Hypermobile Ehlers-Danlos syndromes: Complex phenotypes, challenging diagnoses, and poorly understood causes

Abstract

The Ehlers-Danlos syndromes (EDS) are a group of heritable, connective tissue disorders characterized by joint hypermobility, skin hyperextensibility, and tissue fragility. There is phenotypic and genetic variation among the 13 subtypes. The initial genetic findings on EDS were related to alterations in fibrillar collagen, but the elucidation of the molecular basis of many of the subtypes revealed several genes not involved in collagen biosynthesis or structure. However, the genetic basis of the hypermobile type of EDS (hEDS) is still unknown. hEDS is the most common type of EDS and involves generalized joint hypermobility, musculoskeletal manifestations, and mild skin involvement along with the presence of several comorbid conditions.
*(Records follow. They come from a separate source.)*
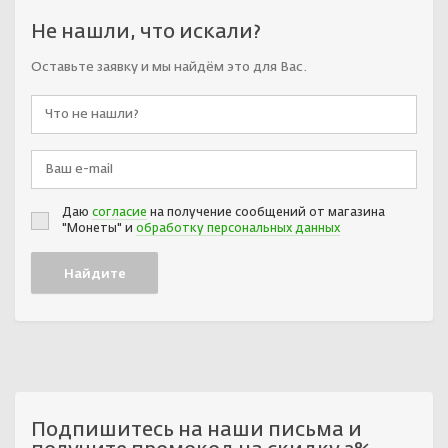
Не нашли, что искали?
Оставьте заявку и мы найдём это для Вас.
Даю
согласие
на получение сообщений от магазина
"Монеты" и
обработку персональных данных
Подпишитесь на наши письма и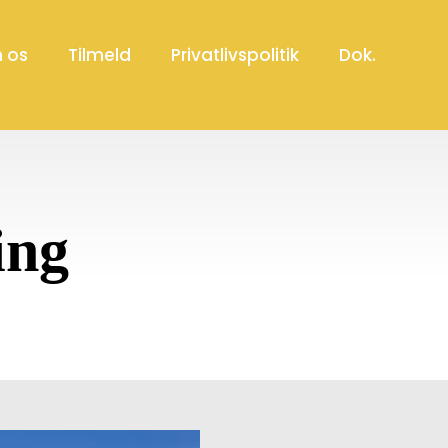
 os
Tilmeld
Privatlivspolitik
Dok.
ing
Variability in the spectrum and severity of symptoms and progression of patient phenotype likely depend on age, gender, lifestyle, and expression domains of the EDS genes during development and postnatal life. In this review, we summarize the current molecular, genetic, epidemiologic, and pathogenetic findings related to EDS with a focus on the hypermobile type.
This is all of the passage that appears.